The Lithium Signature
A telltale signature of a T-Tauri star is that they have a high lithium concentration. Lithium is found in nebulae or in very young clusters. They have a low temperature with strong emission lines and broad absorption lines. Each atomic element has a different structure, causing it to produce (or absorb) a different set of wavelengths. This identifies the atom. This means that a substance will emit spectral lines (at a particular wavelength) when it is heated and absorb light at the same wavelength when it is cool.
Source: Spectrum of Rigel
Categories of T-Tauri Stars and Their Location
Categories of T-Tauri Stars
The astronomy of the T-Tauri stars now include two categories, Classical, and Weak-lined. Classical T-Tauri stars are noted for their extensive dust-gas cloud disks producing strong emission lines. The weak-lined T-Tauri stars, however, are surrounded by a dust-gas cloud disk that is very low density or may not even exist.
Where are they located?
They closest ones are about 460 light years (140 parsecs) away. The nearest T-Tauri stars occur in the Taurus Cloud and the Rho Ophiuchus Cloud, both are about the same distance. They are named after the prototype T-Tauri in that molecular cloud.
Main Sequence Stars
After several million years the T-Tauri star accumulates enough mass, and the beginnings of nuclear reactions are now occurring; the T-Tauri star explodes into a high profile-main sequence star with various amounts of brightness and mass. Stage 6 is achieved and the star is in equilibrium. It enters anywhere in the main sequence as shown on the graph: it is the long curve in the graph, stretching from upper left down to the lower right.
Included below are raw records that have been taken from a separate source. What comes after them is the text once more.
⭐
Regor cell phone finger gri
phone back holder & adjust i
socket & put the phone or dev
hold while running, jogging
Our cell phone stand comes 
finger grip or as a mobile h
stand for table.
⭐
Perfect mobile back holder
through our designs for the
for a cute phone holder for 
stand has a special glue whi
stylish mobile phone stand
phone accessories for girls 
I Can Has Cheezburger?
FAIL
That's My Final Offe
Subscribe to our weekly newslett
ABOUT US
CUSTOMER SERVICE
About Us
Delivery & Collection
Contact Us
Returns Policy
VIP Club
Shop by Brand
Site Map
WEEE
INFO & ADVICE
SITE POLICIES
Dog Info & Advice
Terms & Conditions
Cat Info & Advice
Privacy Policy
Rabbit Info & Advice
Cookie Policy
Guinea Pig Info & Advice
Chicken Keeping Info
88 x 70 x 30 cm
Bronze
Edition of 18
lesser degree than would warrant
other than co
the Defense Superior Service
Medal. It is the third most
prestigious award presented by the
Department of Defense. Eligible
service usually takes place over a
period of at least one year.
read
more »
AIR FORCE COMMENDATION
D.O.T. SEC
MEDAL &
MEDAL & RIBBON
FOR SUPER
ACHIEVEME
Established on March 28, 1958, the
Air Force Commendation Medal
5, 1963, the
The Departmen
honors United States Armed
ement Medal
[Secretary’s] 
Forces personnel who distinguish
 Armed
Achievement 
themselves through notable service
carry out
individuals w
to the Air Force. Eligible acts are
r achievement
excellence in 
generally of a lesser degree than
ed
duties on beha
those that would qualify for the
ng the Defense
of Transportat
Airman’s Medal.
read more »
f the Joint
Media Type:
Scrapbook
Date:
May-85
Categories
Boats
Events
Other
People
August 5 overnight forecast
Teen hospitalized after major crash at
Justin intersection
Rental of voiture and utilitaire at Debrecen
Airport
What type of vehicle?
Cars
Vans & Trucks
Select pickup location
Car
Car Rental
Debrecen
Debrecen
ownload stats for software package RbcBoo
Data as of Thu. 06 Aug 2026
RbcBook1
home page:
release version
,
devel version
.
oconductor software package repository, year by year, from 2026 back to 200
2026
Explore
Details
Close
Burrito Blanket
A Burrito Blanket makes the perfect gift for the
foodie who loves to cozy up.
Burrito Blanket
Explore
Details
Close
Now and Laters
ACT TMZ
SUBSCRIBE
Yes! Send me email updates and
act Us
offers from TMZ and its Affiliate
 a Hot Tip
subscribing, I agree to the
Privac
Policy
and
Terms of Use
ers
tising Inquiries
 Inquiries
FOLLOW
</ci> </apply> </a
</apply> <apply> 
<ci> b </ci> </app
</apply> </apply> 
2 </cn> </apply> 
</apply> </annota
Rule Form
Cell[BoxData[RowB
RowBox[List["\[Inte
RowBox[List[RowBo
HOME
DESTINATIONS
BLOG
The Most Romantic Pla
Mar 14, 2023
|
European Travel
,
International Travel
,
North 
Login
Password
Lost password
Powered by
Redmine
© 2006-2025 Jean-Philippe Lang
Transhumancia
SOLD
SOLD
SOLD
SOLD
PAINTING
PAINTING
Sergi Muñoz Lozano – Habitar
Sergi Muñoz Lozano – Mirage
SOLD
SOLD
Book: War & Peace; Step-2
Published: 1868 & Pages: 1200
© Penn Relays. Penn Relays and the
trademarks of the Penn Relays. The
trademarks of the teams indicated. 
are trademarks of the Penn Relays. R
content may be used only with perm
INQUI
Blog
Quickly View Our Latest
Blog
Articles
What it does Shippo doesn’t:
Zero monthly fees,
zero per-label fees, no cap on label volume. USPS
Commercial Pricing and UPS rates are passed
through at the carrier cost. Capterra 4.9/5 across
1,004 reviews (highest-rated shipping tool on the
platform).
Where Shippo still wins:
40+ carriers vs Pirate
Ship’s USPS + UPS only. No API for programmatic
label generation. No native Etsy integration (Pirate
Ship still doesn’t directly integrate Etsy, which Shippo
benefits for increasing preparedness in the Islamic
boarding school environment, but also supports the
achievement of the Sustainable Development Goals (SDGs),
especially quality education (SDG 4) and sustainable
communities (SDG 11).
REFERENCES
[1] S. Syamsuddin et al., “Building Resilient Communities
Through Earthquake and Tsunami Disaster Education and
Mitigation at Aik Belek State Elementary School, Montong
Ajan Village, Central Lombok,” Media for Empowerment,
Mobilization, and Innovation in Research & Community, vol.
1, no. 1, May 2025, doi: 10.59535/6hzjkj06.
The appearance of a main sequence star on the graph depends on the star's luminosity and temperature. Over time, and depending on the star's evolution, it may become a super giant or a dwarf star, and the star will move out of the main sequence. The star will then move into one of several distinctive areas as indicated below in the diagram.
Summary: The T-Tauri Star
Star formation takes several steps and over millions of years to develop. Stars begin to form in nebulae where gas and dust clouds exist. Over a long period of time the gas-dust clouds begin to coalesce due to the gravitational pull from the accumulated mass. The result is that the stars enter into the protostar stage where there is some luminosity due to kinetic energy.
Over time gravitational reactions begin and the protostar enters a final stage called the T-Tauri star stage of evolution, which has a notable lithium signature. The star is not in a stage of equilibrium yet. Again, after a long period of time the star finally achieves equilibrium and it breaks into the main sequence with nuclear reactions occurring all the time.